**Directions for this task:** Set down, please, exactly the lines below that run from the line with "palaikyti normalią žarnyno veiklą;" to the line with "administracao@mamonas.mg.gov.br", both lines included.

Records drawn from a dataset
_____

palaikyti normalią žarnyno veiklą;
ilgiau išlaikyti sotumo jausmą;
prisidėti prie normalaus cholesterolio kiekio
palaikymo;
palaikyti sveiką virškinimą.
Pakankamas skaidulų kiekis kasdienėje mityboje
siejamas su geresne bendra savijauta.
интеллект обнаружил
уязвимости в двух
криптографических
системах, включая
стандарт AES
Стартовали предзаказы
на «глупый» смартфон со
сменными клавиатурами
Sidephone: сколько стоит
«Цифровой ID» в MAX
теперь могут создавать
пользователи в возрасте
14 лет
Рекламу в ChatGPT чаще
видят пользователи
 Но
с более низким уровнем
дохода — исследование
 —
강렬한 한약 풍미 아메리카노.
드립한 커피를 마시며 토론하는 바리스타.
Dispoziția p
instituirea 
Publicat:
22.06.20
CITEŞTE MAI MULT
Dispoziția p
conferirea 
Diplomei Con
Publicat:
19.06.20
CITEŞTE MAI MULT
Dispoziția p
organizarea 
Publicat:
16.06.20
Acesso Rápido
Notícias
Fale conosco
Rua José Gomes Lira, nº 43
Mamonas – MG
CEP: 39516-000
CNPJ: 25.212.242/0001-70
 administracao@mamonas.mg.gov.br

_____

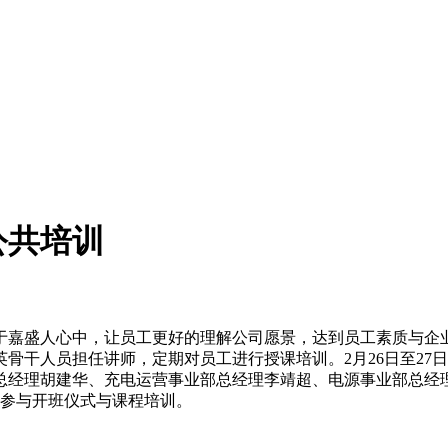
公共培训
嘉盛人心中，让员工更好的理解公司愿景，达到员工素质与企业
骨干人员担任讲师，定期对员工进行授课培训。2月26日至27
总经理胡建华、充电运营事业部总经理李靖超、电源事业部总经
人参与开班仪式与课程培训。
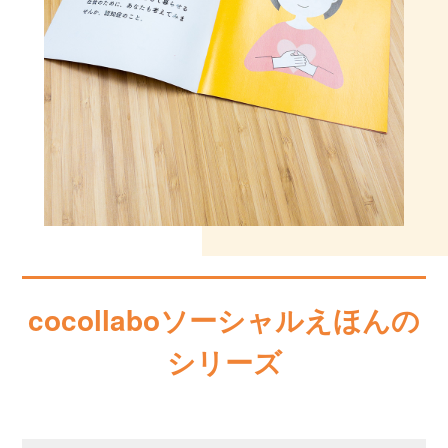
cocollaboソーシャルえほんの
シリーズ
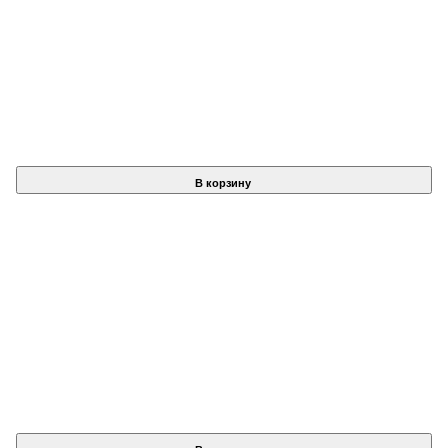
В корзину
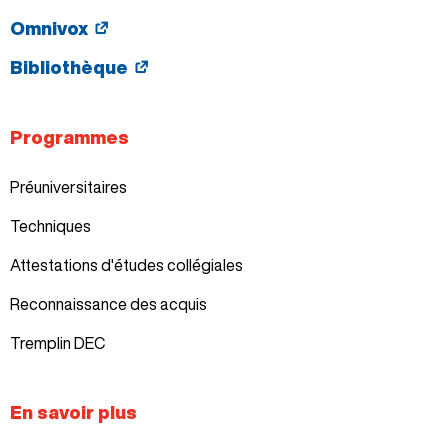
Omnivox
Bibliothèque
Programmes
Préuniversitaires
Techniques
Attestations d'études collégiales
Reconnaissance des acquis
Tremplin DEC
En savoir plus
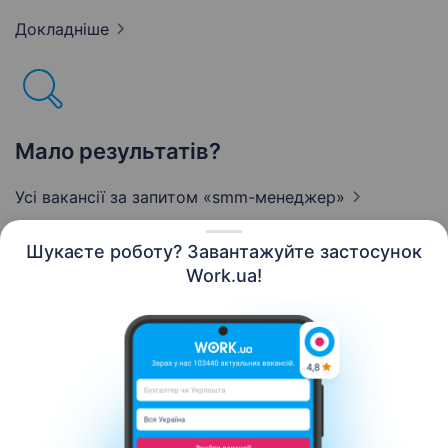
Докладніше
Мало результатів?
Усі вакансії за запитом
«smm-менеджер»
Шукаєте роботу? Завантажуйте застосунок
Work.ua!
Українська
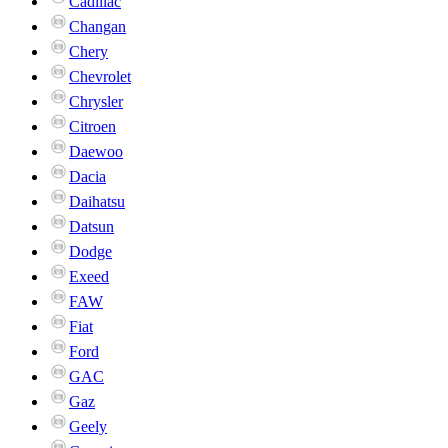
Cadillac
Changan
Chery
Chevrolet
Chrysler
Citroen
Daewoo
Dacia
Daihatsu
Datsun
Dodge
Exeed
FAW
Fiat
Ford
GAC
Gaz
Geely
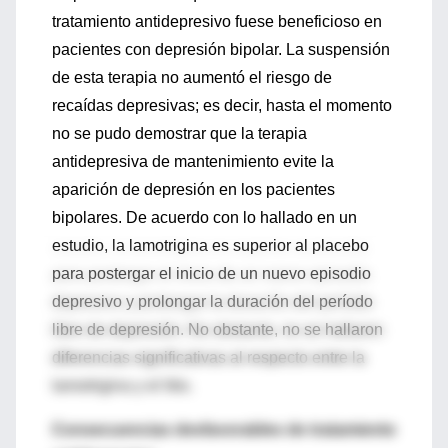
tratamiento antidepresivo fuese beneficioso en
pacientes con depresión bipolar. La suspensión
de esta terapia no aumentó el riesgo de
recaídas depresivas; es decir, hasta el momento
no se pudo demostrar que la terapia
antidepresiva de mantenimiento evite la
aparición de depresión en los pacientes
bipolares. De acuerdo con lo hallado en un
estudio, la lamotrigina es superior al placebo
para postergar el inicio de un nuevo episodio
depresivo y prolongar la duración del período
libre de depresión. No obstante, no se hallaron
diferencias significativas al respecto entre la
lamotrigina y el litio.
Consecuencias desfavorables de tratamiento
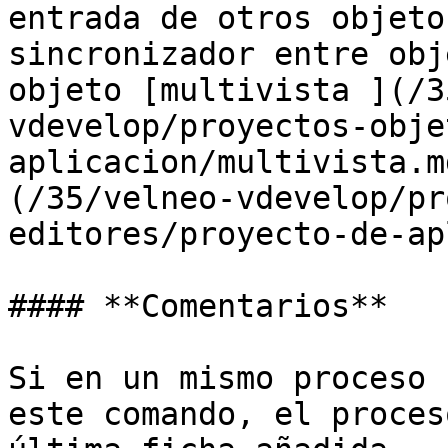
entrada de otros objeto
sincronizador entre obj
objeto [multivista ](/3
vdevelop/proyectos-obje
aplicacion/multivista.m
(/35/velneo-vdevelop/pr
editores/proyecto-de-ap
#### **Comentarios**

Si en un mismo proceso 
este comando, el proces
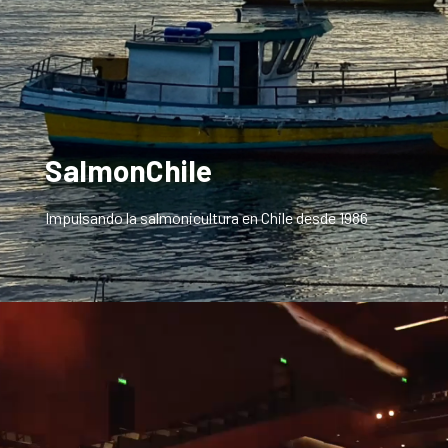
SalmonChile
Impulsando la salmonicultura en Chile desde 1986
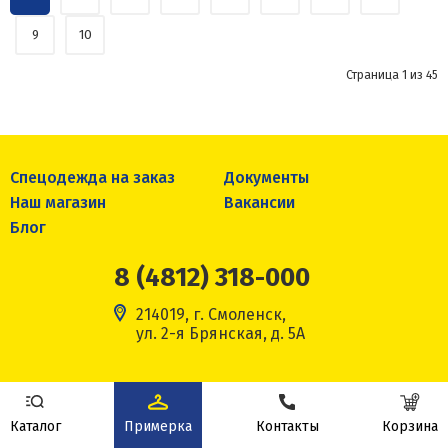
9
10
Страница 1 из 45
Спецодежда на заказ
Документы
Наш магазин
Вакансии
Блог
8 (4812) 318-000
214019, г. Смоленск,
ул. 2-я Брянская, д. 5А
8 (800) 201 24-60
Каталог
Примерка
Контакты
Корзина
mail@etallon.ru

_____

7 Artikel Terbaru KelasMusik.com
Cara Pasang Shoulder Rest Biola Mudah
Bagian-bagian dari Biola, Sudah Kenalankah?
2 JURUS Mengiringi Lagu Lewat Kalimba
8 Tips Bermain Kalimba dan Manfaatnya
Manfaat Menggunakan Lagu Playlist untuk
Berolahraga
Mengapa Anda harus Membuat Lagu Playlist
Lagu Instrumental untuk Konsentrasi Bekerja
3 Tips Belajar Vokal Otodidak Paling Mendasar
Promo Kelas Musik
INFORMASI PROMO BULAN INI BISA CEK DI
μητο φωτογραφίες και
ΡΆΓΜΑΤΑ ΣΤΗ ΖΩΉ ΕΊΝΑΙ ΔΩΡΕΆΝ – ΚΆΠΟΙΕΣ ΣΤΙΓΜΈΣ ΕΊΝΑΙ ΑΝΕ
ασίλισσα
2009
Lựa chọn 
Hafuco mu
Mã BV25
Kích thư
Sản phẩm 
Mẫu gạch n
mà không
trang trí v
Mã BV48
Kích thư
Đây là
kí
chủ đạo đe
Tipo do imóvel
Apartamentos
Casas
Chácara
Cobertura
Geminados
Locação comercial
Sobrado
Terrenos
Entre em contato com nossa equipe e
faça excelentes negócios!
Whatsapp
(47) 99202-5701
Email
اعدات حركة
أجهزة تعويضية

_____

**Answer below:**
palaikyti normalią žarnyno veiklą;
ilgiau išlaikyti sotumo jausmą;
prisidėti prie normalaus cholesterolio kiekio
palaikymo;
palaikyti sveiką virškinimą.
Pakankamas skaidulų kiekis kasdienėje mityboje
siejamas su geresne bendra savijauta.
интеллект обнаружил
уязвимости в двух
криптографических
системах, включая
стандарт AES
Стартовали предзаказы
на «глупый» смартфон со
сменными клавиатурами
Sidephone: сколько стоит
«Цифровой ID» в MAX
теперь могут создавать
пользователи в возрасте
14 лет
Рекламу в ChatGPT чаще
видят пользователи
 Но
с более низким уровнем
дохода — исследование
 —
강렬한 한약 풍미 아메리카노.
드립한 커피를 마시며 토론하는 바리스타.
Dispoziția p
instituirea 
Publicat:
22.06.20
CITEŞTE MAI MULT
Dispoziția p
conferirea 
Diplomei Con
Publicat:
19.06.20
CITEŞTE MAI MULT
Dispoziția p
organizarea 
Publicat:
16.06.20
Acesso Rápido
Notícias
Fale conosco
Rua José Gomes Lira, nº 43
Mamonas – MG
CEP: 39516-000
CNPJ: 25.212.242/0001-70
 administracao@mamonas.mg.gov.br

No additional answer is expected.